How much oil is off North Carolina's coast?
No one knows for sure, but the Minerals Management Service recently estimated based on exploration done in the 1970s and 1980s that between one half and 3.5 billion barrels of oil lie off the coast of Virginia, North and South Carolina and Georgia.
Not all of that oil would be available under the most likely scenarios, since the states or the federal government could limit offshore drilling within sight of the shoreline. Between one-tenth and seven-tenths of a billion barrels of oil is within 50 miles of shore.
How long would that oil last?
According to the Energy Information Administration, U.S. consumers used about 5.5 billion barrels of crude oil and petroleum products in 2007. (See "Refinery and Blender Net Inputs" on this chart. To be exact, subtract "Exports" one column over, though it doesn't make much difference.)

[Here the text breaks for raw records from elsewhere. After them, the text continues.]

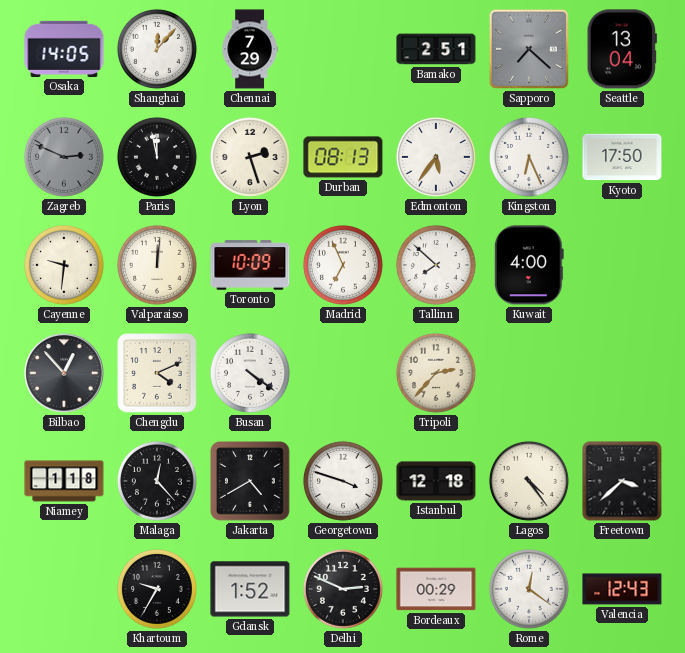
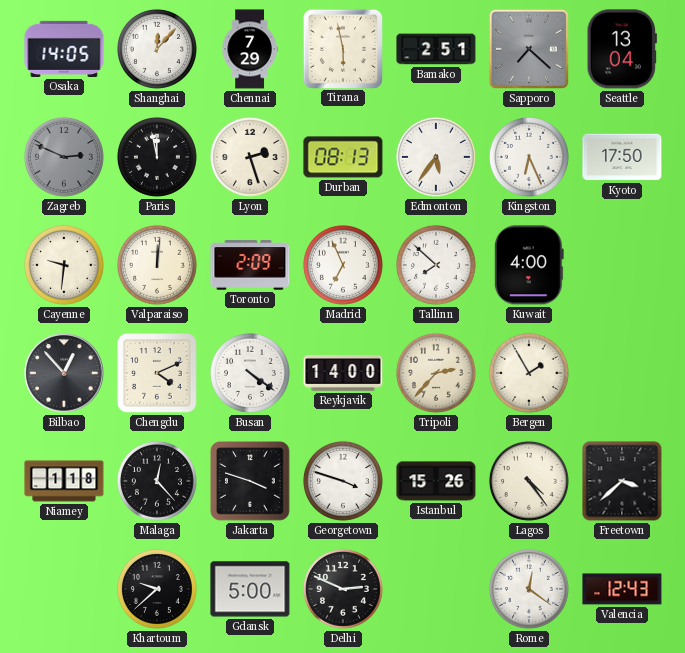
Tirana: none -> 5:58
Toronto: 10:09 -> 2:09
Reykjavik: none -> 14:00
Bergen: none -> 1:55
Jakarta: 4:40 -> 3:48
Istanbul: 12:18 -> 15:26
Khartoum: 9:35 -> 9:38
Gdansk: 1:52 -> 5:00
Bordeaux: 00:29 -> none
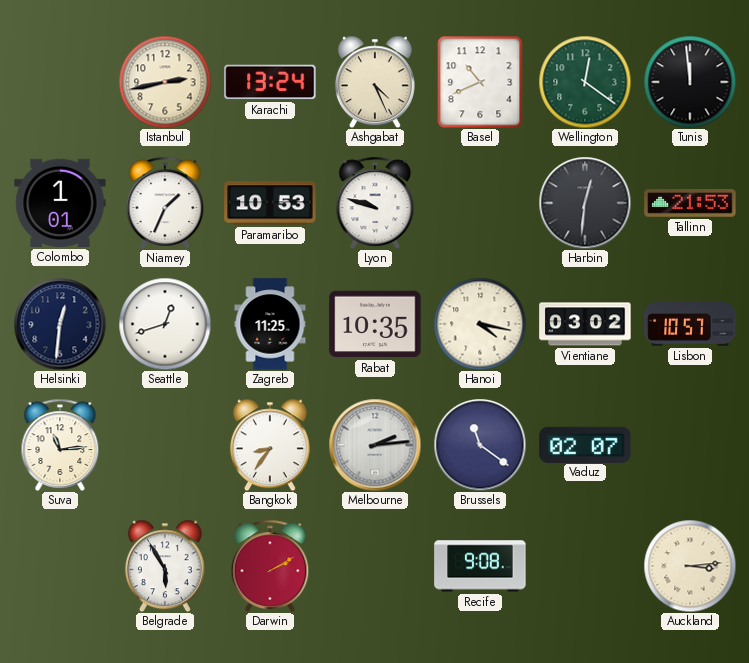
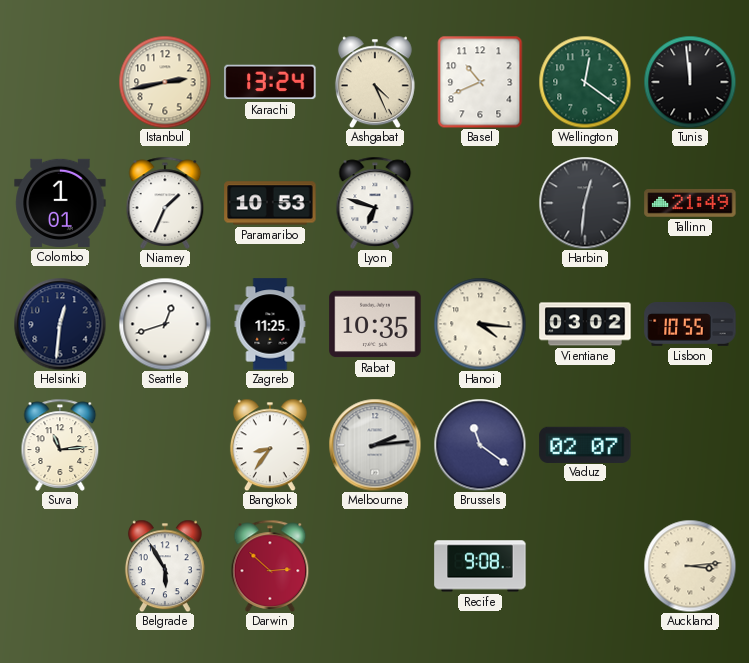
Lyon: 9:48 -> 6:48
Tallinn: 21:53 -> 21:49
Hanoi: 4:17 -> 4:16
Lisbon: 10:57 -> 10:55
Darwin: 2:10 -> 2:52
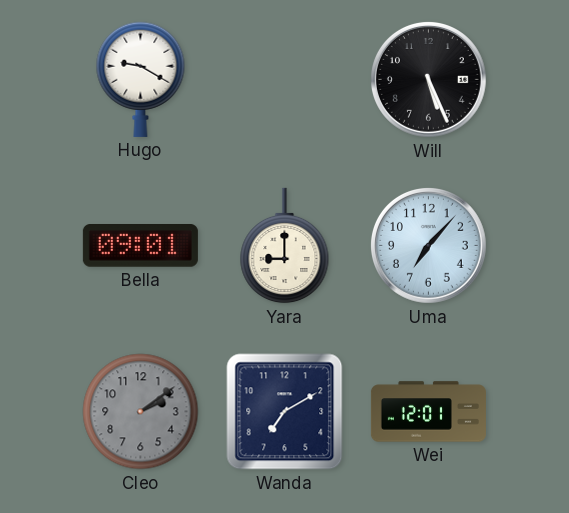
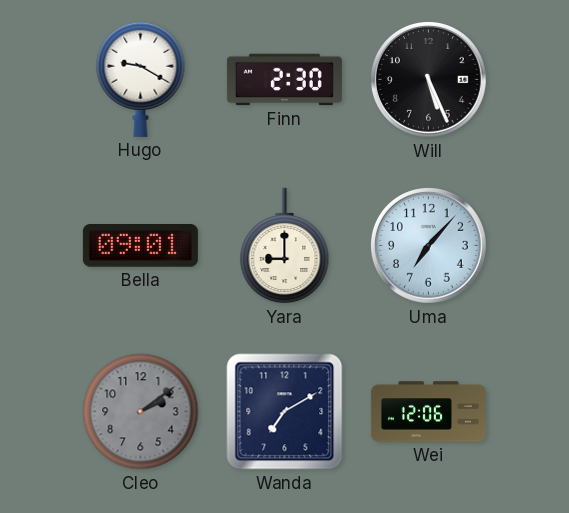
Finn: none -> 2:30
Wei: 12:01 -> 12:06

In other words, the oil offshore from North Carolina and its neighboring Atlantic Coast states amounts to between 26 and 231 days' worth of U.S. oil consumption.
Of course, it would mean a huge increase in U.S. drilling.

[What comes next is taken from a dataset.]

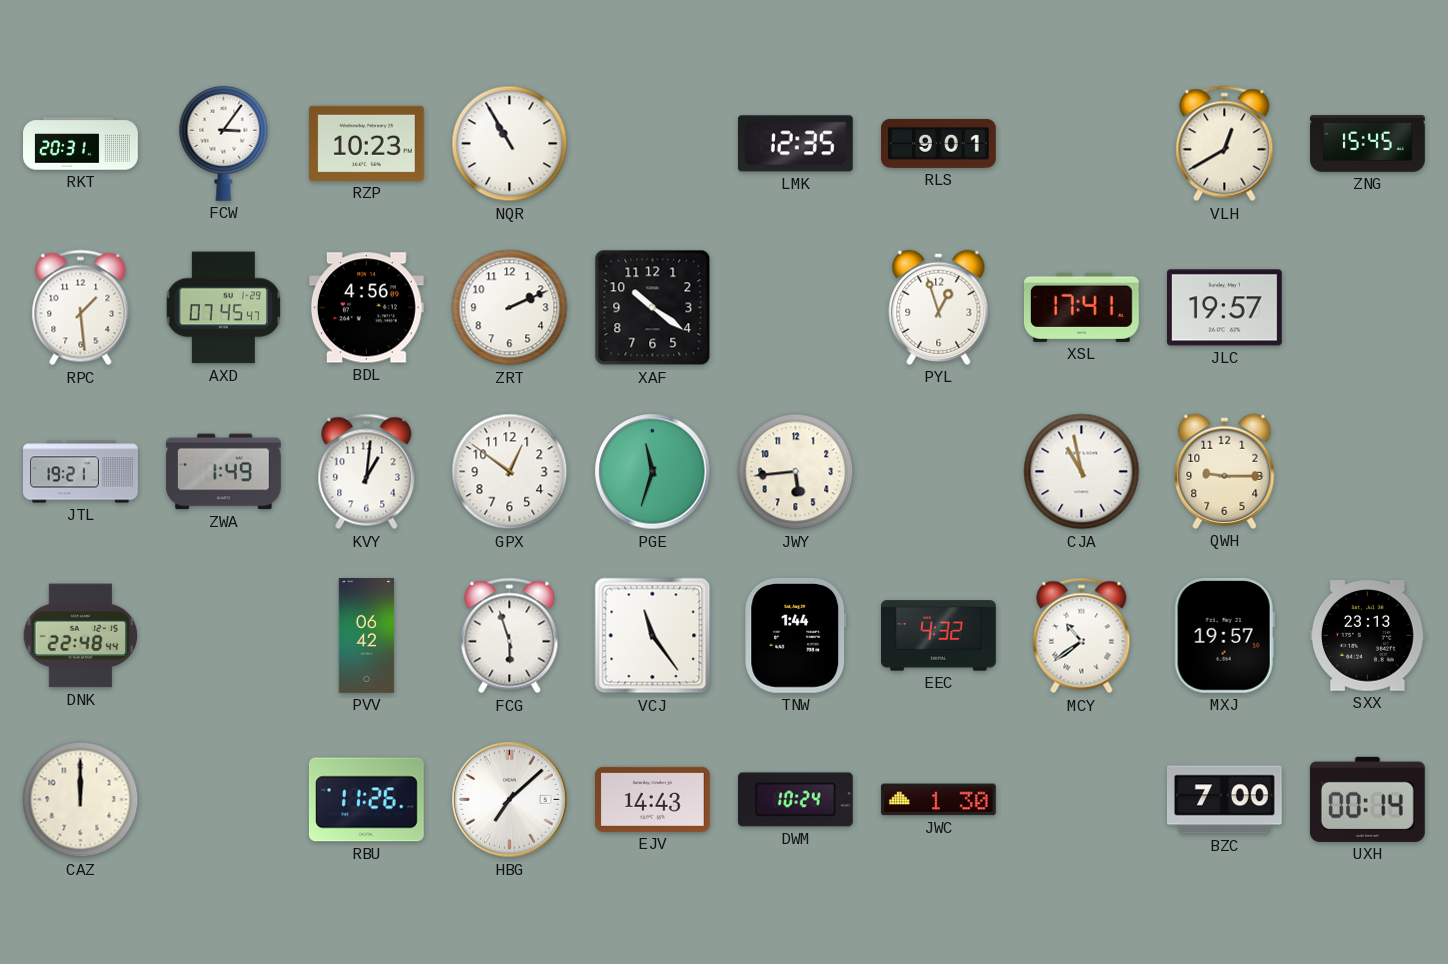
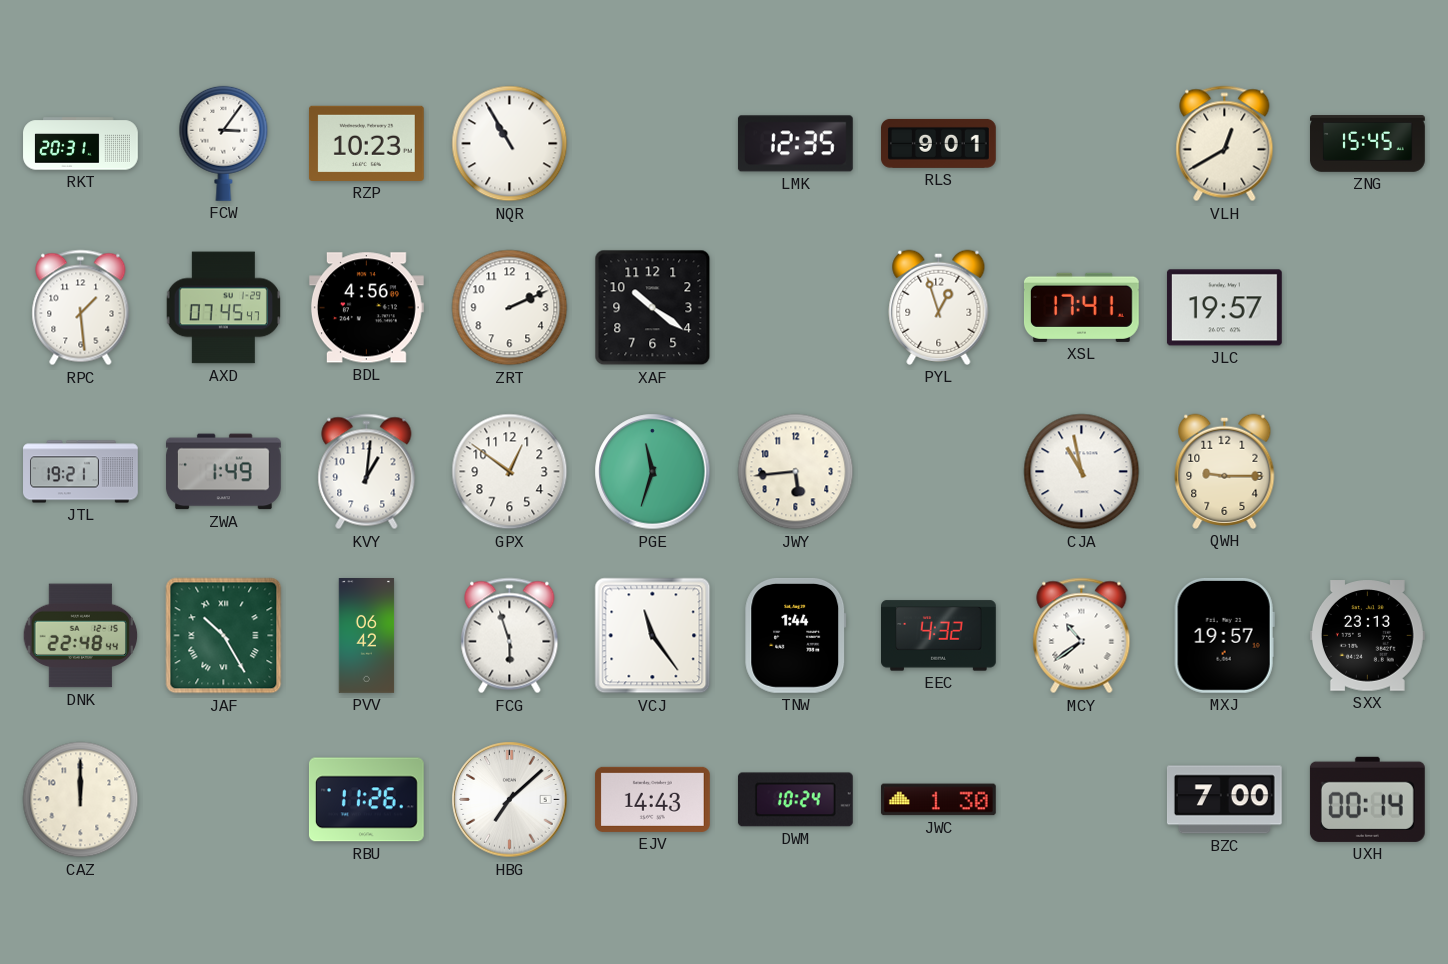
JAF: none -> 10:25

According to the same chart (see "Field Production"), U.S. production of crude oil in 2007 was 1.8 billion barrels, so the South Atlantic oil amounts to between 79 days and almost two years' worth of current domestic oil production.
Document(s):
southeast-oil.pdf


Comments
Re: How much oil? At most, eight months
September 23, 2008 - 5:33pm — scharrisonAnd we've also been hearing about how the location of petroleum infrastructure (refineries, pipelines, etc.) in North Carolina would bring a lot of good jobs to the economically blighted Eastern part of the state, but the environmental impact would make the OLF seem like a little girl's tea party in comparison.
First of all, the Pamlico Sound would need to be deeply and almost constantly dredged to allow the transport of crude to these facilities, and whatever critters survived that scourge would be exposed to invasive species like never before. Aside from the environmental impact that would have, some 1,300 (10% of the population) people in Pamlico County alone are involved in the fishing industry...
Okay, so: let's say that idea was rejected and Hampton Roads was used as the port, and the crude was then trucked, railed or piped(?) down to the new refineries in North Carolina. While some of the crews running these plants will be drawn from the local labor pool, most of the management and tech positions will be already-trained, out-of-state workers. Now comes the really bad part: these refineries emit over three times as many chemicals as a coal plant, including lead, PM10, sulphur dioxide, nitrogen oxide, carbon dioxide, carbon monoxide, benzene, hydrogen flouride, methane, chlorine, etc., etc. Into the air, into the ground, into the water.
I know Eastern North Carolina residents would love to catch up with the central part of the state as far as economic opportunities go, but I'm not sure catching up with us in the pollution category is what they have in mind.